Sunderland’s key to condoms, chlamydia testing and sex advice

Launch of the C-Card

Launch of the C-Card

0
Have your say

CONDOMS, chlamydia testing and sexual health advice are on offer to teenagers in Sunderland through a new key fob scheme.

Fourteen to 24-year-olds can sign up for the C-Card, which has been launched by health and council chiefs, giving young people information on contraception, drugs, alcohol and other issues.

The scheme aims to help reduce teenage pregnancies and substance misuse and make help and advice easily available across the city.

When young people register for a C-Card, they get a bar-coded key fob which they can use not only to access information but also to get condoms and chlamydia testing kits from more than 50 places, including youth clubs, hospitals and medical walk-in centres.

The C-Card is a joint initiative between Sunderland City Council and NHS South of Tyne and Wear which covers Sunderland Teaching Primary Care Trust (PCT).

Pat Smith, Sunderland City Council’s portfolio holder for children and learning city, said: “The aim of the C-Card is to encourage young people to actively seek help and advice by making it more accessible through this electronic registration system.

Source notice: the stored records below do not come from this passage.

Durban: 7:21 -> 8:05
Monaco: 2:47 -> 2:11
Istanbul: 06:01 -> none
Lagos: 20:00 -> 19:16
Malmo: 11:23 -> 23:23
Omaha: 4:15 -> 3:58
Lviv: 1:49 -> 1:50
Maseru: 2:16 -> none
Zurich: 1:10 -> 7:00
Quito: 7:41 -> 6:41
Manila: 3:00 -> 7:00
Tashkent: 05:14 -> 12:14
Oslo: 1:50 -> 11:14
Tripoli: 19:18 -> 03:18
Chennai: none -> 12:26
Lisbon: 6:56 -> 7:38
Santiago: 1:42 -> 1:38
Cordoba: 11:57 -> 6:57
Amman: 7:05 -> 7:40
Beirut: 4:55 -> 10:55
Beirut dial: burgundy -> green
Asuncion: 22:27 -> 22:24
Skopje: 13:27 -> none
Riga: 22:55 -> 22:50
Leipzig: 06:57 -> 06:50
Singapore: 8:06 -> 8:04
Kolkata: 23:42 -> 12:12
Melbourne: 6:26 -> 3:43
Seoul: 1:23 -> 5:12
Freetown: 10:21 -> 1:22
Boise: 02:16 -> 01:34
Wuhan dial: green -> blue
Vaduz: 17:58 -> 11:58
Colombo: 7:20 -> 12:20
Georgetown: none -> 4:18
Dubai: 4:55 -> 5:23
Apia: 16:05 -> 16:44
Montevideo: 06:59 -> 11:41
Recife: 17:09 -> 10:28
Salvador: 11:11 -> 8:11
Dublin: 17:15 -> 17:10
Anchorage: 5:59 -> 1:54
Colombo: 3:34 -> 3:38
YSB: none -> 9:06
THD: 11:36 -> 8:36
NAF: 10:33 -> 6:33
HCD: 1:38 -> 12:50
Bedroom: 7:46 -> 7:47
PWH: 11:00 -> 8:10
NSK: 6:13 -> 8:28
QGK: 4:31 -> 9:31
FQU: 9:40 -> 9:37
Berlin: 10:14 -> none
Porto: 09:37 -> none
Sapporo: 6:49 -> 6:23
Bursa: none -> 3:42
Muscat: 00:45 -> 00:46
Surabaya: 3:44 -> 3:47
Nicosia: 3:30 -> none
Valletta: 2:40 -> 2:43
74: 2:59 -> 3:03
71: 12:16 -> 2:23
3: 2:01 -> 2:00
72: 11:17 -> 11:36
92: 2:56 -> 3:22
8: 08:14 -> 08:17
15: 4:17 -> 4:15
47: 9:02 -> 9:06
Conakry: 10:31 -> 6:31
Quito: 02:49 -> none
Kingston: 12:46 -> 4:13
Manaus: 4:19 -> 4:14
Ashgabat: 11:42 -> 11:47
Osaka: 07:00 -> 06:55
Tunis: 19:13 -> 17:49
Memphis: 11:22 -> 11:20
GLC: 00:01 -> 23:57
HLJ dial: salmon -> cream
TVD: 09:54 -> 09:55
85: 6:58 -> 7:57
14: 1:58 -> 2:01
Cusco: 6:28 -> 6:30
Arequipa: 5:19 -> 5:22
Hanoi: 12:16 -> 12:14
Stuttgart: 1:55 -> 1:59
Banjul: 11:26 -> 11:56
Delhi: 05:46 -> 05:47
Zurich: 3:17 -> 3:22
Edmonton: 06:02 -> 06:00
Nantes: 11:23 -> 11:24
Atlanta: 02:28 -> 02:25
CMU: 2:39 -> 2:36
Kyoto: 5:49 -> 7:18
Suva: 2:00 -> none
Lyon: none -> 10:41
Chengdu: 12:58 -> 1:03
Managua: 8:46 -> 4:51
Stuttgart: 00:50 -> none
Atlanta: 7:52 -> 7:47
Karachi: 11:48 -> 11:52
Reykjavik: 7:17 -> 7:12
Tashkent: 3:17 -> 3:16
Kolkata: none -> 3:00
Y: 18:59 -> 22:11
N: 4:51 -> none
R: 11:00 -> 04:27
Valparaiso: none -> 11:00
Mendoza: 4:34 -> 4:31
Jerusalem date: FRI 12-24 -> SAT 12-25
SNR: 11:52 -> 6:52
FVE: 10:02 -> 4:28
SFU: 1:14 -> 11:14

“They will be able to access services in the kind of places they most visit and feel comfortable in, where our staff will also be on hand to help.

“This kind of new approach will allow us all, health professionals and young people, to work together and address issues such as reducing teenage pregnancies and substance abuse.”

Nonnie Crawford, director of public health, Sunderland City Council and Sunderland Teaching PCT, said: “We want young people to have accurate information and feel comfortable accessing sexual health services.

“The C-Card scheme provides young people with easy access to professional advice and support, and if it’s appropriate, contraception, so that when they are ready to have sex, they do safely using a reliable method of contraception that protects them from sexually- transmitted infections as well as an unwanted pregnancy.”